Arnold Palmer walked off the 20th hole, yesterday. If the 19th hole of the golf game is the clubhouse, for a round of brews, the 20th hole, at least for Arnold Palmer, is heaven.
I am not much of a golfer. Well, now, not a golfer at all. My forays into golf consisted mostly of work-related gold scrambles. A few times I went out and played just to play. I could drive the ball like a mad woman, but I also putted like I drove … with gusts, but little finesse.
And though I was never a gold fanatic, I know Arnold Palmer.
Last night, after I read that he had passed, I read about him. I knew I liked Palmer, but I wanted to find out why it seemed that everyone liked him.
Yes, Arnold Palmer won 62 titles.
Other golfers have won more.
But Arnold had what man of the other golfers don’t have … charisma. He also looked everyone in the eye and treated them with respect.
Not all big shot golfers or other professional athletes do that.
Palmer was movie-star handsome. Tall and lanky and did not perform with the air of a country club taught snooty-pants. He’d go up to the ball, look for the shot, with his cigarette, hike his pants and swing.
He got the strong arms from steering a steel-wheeled tractor. “When I was 6 years old, my father put me on a steel-wheeled tractor,” he recalled in a 2011 interview with the AP. “I had to stand up to turn the wheel. That’s one thing made me strong. The other thing was I pushed mowers. In those days, there were no motors on anything except the tractor. The mowers to cut greens with, you pushed.
“And it was this,” he said, patting his arms, “that made it go.”
I think we all know of the Arnold Palmer drink … half tea, half lemonade. You can ask for an Arnold Palmer most anywhere and people will know what you are talking about.
Palmer also loved aviation. He flew planes and jets and in 1976, he set a record circumnavigating the globe in 57 hours, 25 minutes and 42 seconds.

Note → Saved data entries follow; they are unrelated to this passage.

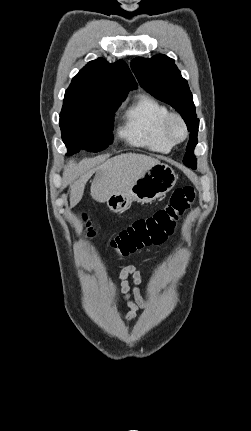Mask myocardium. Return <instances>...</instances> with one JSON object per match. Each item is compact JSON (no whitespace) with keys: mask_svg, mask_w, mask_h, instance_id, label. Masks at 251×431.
I'll list each match as a JSON object with an SVG mask.
<instances>
[{"mask_svg":"<svg viewBox=\"0 0 251 431\" xmlns=\"http://www.w3.org/2000/svg\"><path fill=\"white\" fill-rule=\"evenodd\" d=\"M179 124L183 130V135L181 137H177L174 134L173 126L174 124ZM163 131L167 139L173 144H178L186 140L189 134L188 126L185 119L176 112H169L165 117L163 123Z\"/></svg>","mask_w":251,"mask_h":431,"instance_id":"f54148a6","label":"myocardium"}]
</instances>
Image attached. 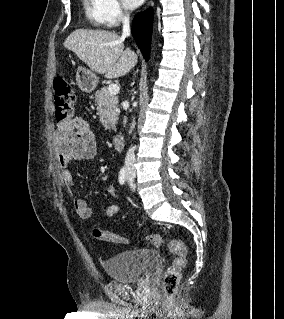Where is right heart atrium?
Wrapping results in <instances>:
<instances>
[{
	"mask_svg": "<svg viewBox=\"0 0 284 319\" xmlns=\"http://www.w3.org/2000/svg\"><path fill=\"white\" fill-rule=\"evenodd\" d=\"M106 25L116 26L127 17V12L119 0H101Z\"/></svg>",
	"mask_w": 284,
	"mask_h": 319,
	"instance_id": "1",
	"label": "right heart atrium"
}]
</instances>
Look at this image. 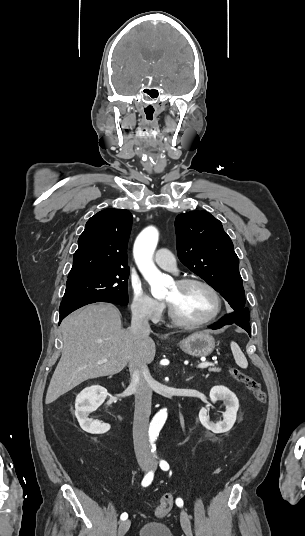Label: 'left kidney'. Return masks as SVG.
<instances>
[{"label": "left kidney", "instance_id": "1", "mask_svg": "<svg viewBox=\"0 0 305 536\" xmlns=\"http://www.w3.org/2000/svg\"><path fill=\"white\" fill-rule=\"evenodd\" d=\"M210 400L211 402H217V400H223L225 408L224 420L214 424V422H209L208 412L209 406L201 408L199 412V420L207 430H211L213 434H224V432H229L233 424H235L236 414L239 408L238 398H236L233 392H230L225 386H214L210 390Z\"/></svg>", "mask_w": 305, "mask_h": 536}]
</instances>
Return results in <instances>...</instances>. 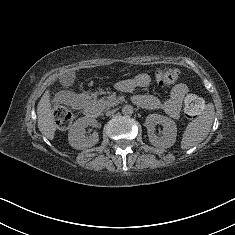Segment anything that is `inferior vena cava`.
Listing matches in <instances>:
<instances>
[{"instance_id": "obj_1", "label": "inferior vena cava", "mask_w": 235, "mask_h": 235, "mask_svg": "<svg viewBox=\"0 0 235 235\" xmlns=\"http://www.w3.org/2000/svg\"><path fill=\"white\" fill-rule=\"evenodd\" d=\"M107 114H111V112H107Z\"/></svg>"}]
</instances>
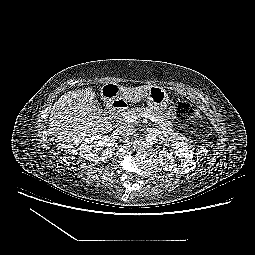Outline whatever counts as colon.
Wrapping results in <instances>:
<instances>
[{
	"label": "colon",
	"mask_w": 255,
	"mask_h": 255,
	"mask_svg": "<svg viewBox=\"0 0 255 255\" xmlns=\"http://www.w3.org/2000/svg\"><path fill=\"white\" fill-rule=\"evenodd\" d=\"M173 112H174V114L177 118H179L181 120H187L192 115L193 110H192L191 106L188 103L178 102L174 106Z\"/></svg>",
	"instance_id": "obj_1"
}]
</instances>
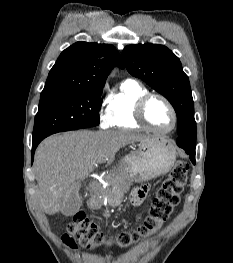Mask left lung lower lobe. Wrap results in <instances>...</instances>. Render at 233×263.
Wrapping results in <instances>:
<instances>
[{
    "label": "left lung lower lobe",
    "mask_w": 233,
    "mask_h": 263,
    "mask_svg": "<svg viewBox=\"0 0 233 263\" xmlns=\"http://www.w3.org/2000/svg\"><path fill=\"white\" fill-rule=\"evenodd\" d=\"M177 145L185 150L187 154L190 155L191 161L195 164V146L190 145L189 143L177 142Z\"/></svg>",
    "instance_id": "1"
}]
</instances>
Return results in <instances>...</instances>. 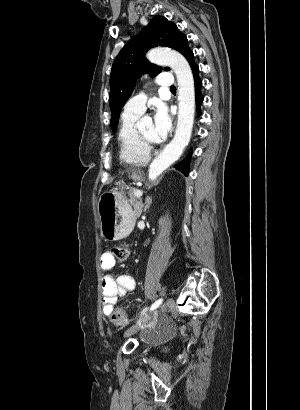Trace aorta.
<instances>
[{"instance_id": "aorta-1", "label": "aorta", "mask_w": 300, "mask_h": 410, "mask_svg": "<svg viewBox=\"0 0 300 410\" xmlns=\"http://www.w3.org/2000/svg\"><path fill=\"white\" fill-rule=\"evenodd\" d=\"M150 62L169 66L178 82V122L174 138L149 166L148 178L154 181L165 169L177 161L188 145L195 115L194 79L188 61L179 52L154 48L147 53Z\"/></svg>"}]
</instances>
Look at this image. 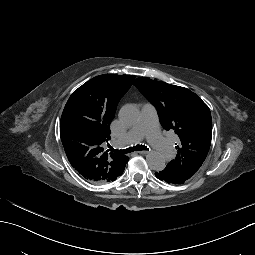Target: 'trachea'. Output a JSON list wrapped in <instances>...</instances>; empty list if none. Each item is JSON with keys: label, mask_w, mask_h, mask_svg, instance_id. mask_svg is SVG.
<instances>
[{"label": "trachea", "mask_w": 255, "mask_h": 255, "mask_svg": "<svg viewBox=\"0 0 255 255\" xmlns=\"http://www.w3.org/2000/svg\"><path fill=\"white\" fill-rule=\"evenodd\" d=\"M135 150L142 151V150H149V148L144 145H137L135 147H129L123 150H115L111 148V151L114 152L115 154H127V153L134 152Z\"/></svg>", "instance_id": "3493384b"}]
</instances>
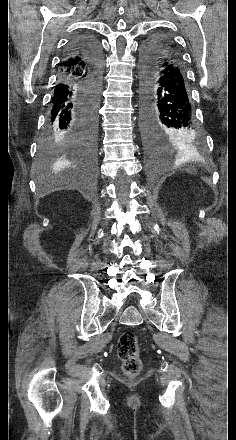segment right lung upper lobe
<instances>
[{
    "mask_svg": "<svg viewBox=\"0 0 236 440\" xmlns=\"http://www.w3.org/2000/svg\"><path fill=\"white\" fill-rule=\"evenodd\" d=\"M81 60H70L68 63H65L61 67L60 76L59 77H69L73 78H86L87 74L85 73L86 65L84 63H80Z\"/></svg>",
    "mask_w": 236,
    "mask_h": 440,
    "instance_id": "right-lung-upper-lobe-1",
    "label": "right lung upper lobe"
}]
</instances>
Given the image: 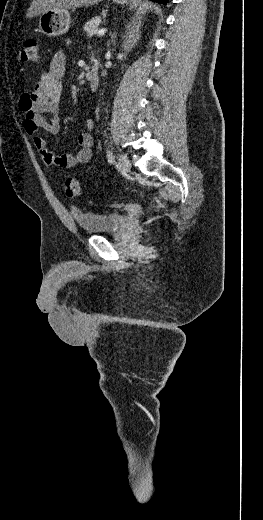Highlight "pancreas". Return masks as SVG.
<instances>
[{"instance_id": "obj_1", "label": "pancreas", "mask_w": 263, "mask_h": 520, "mask_svg": "<svg viewBox=\"0 0 263 520\" xmlns=\"http://www.w3.org/2000/svg\"><path fill=\"white\" fill-rule=\"evenodd\" d=\"M100 23L101 17H93L84 25V31L87 33L88 36H93L99 31Z\"/></svg>"}]
</instances>
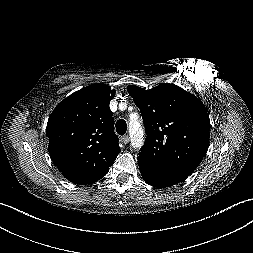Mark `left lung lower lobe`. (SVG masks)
Returning a JSON list of instances; mask_svg holds the SVG:
<instances>
[{
    "label": "left lung lower lobe",
    "instance_id": "0a47b994",
    "mask_svg": "<svg viewBox=\"0 0 253 253\" xmlns=\"http://www.w3.org/2000/svg\"><path fill=\"white\" fill-rule=\"evenodd\" d=\"M138 164L145 182L157 188L173 186L185 180L189 175V173L186 172L158 168L140 155L138 157Z\"/></svg>",
    "mask_w": 253,
    "mask_h": 253
}]
</instances>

He was a man of accomplishments. But there are lots of people with accomplishments.
The difference with Palmer, is that he was a good man. He kept his driver in his pants, unlike another accomplished golfer. He was not drunk as a skink in the press, like another golfer I know of. He didn’t just take.
For his legends of fans, Arnold Palmer gave. He gave a smile, a laugh, a wink, a kind word, even a simple acknowledgement of another person’s existence.
He even had his own army. Annie’s Army started at Augusta National, when a group of soldiers from nearby, Fort Gordon, and grew to include men and women who simply loved to watch and be near the man.
There are certain people that I have never met, but I just don’t want to die. The world is just different without them. Ronald Reagan, Julia child, Beverly Sills, Roberto Clemente, Frank McCourt. Those are people whose accomplishments and presence, I enjoyed.
I will add Arnold Palmer to that list.